• TASK GOAL
Output the data in full. Keep every word exact and exclude the pictures.

(STORED DATA Opens)

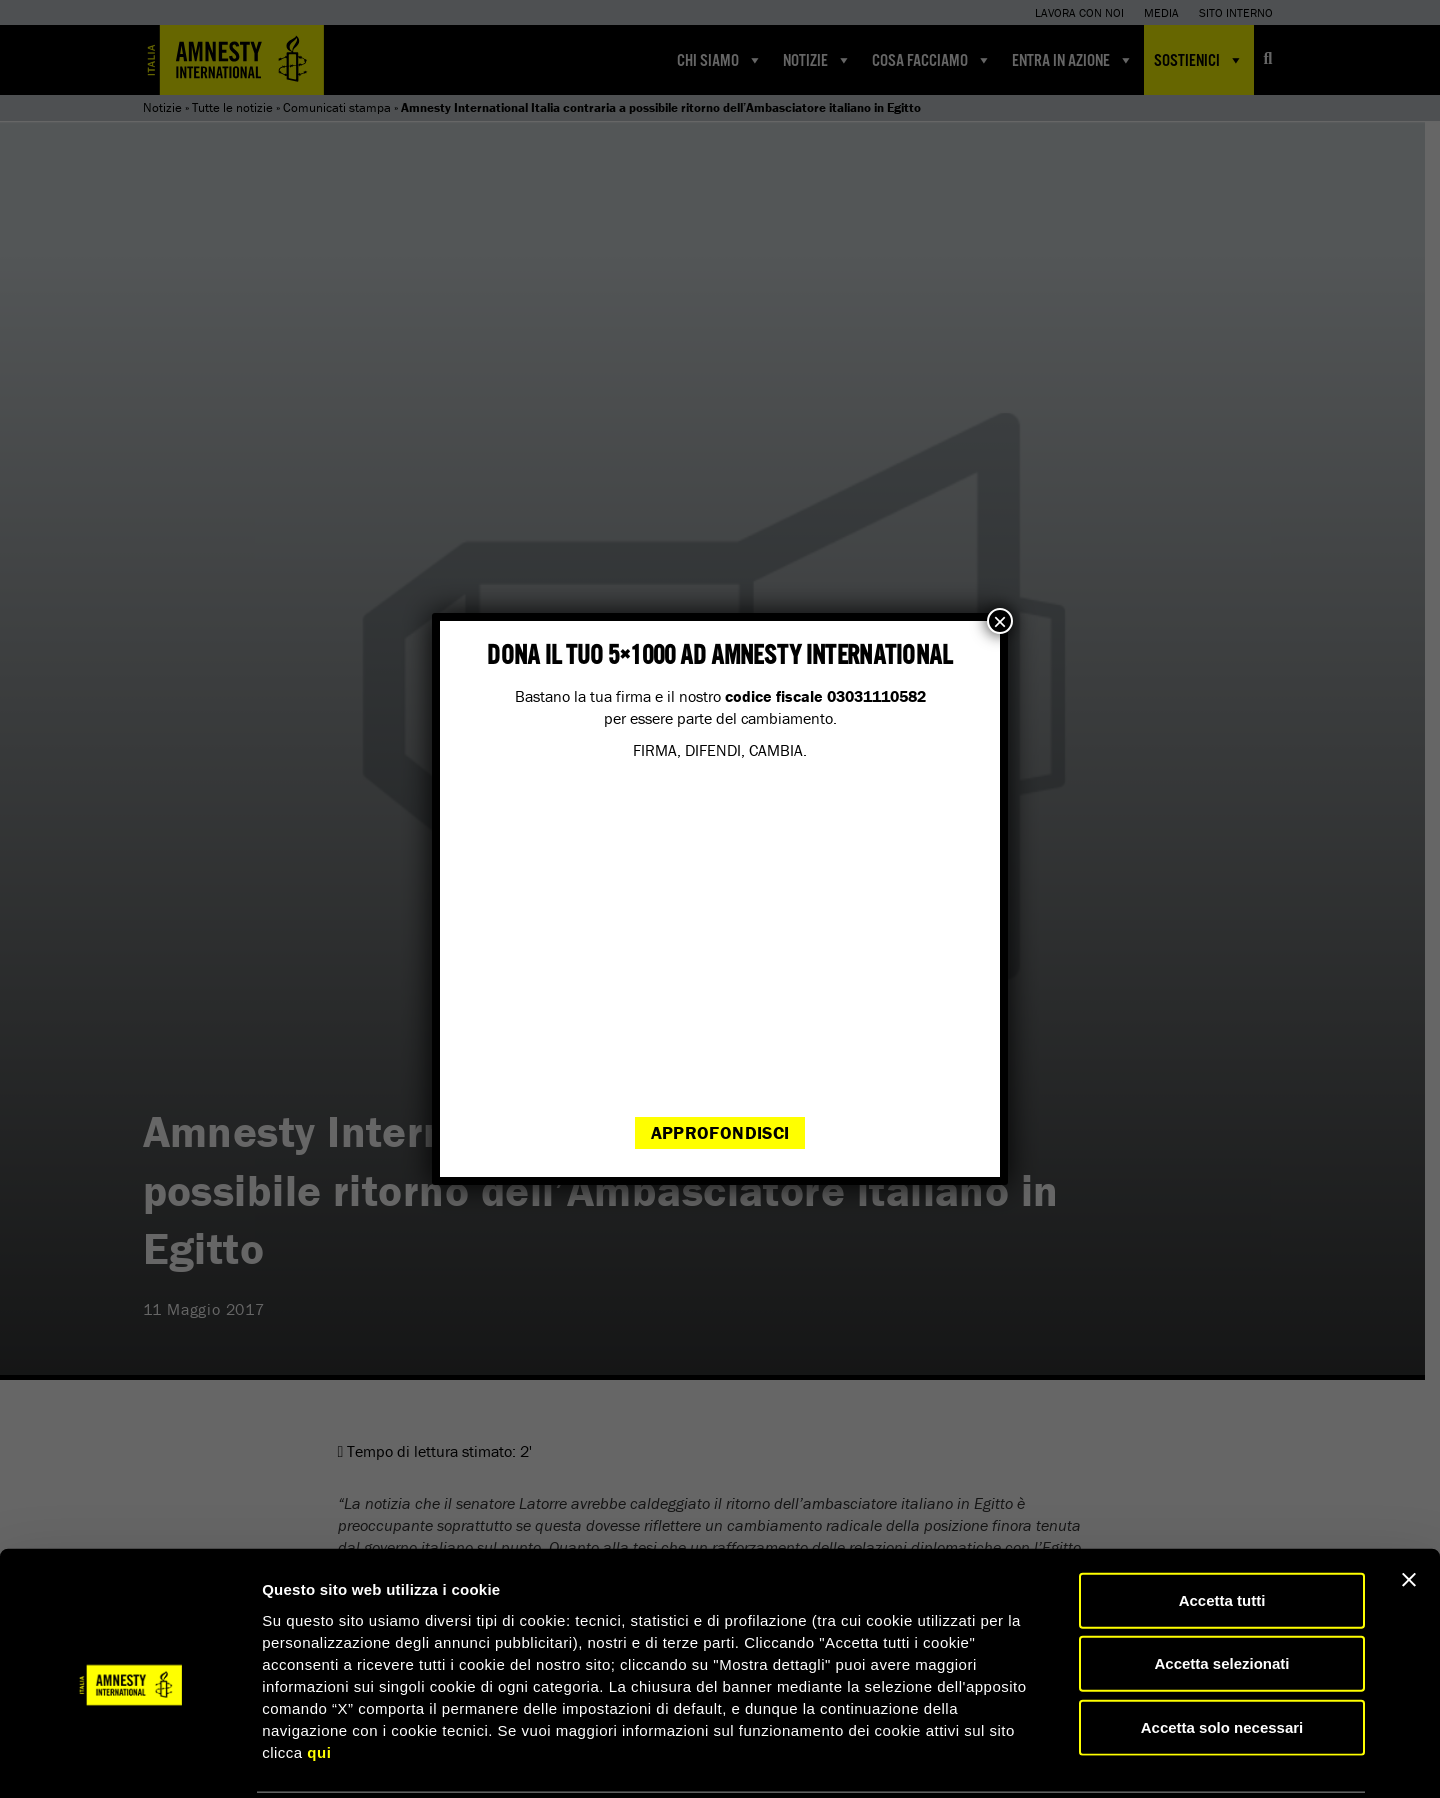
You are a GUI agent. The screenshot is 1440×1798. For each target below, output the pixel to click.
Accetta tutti (1222, 1526)
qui (319, 1678)
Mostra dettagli (1052, 1758)
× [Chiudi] (1000, 621)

(STORED DATA Closes)

• RESPONSE TO THE TASK
You are a GUI agent. The screenshot is 1440×1798. For each target below, output the pixel to click.
Accetta tutti (1222, 1526)
qui (319, 1678)
Mostra dettagli (1052, 1758)
× [Chiudi] (1000, 621)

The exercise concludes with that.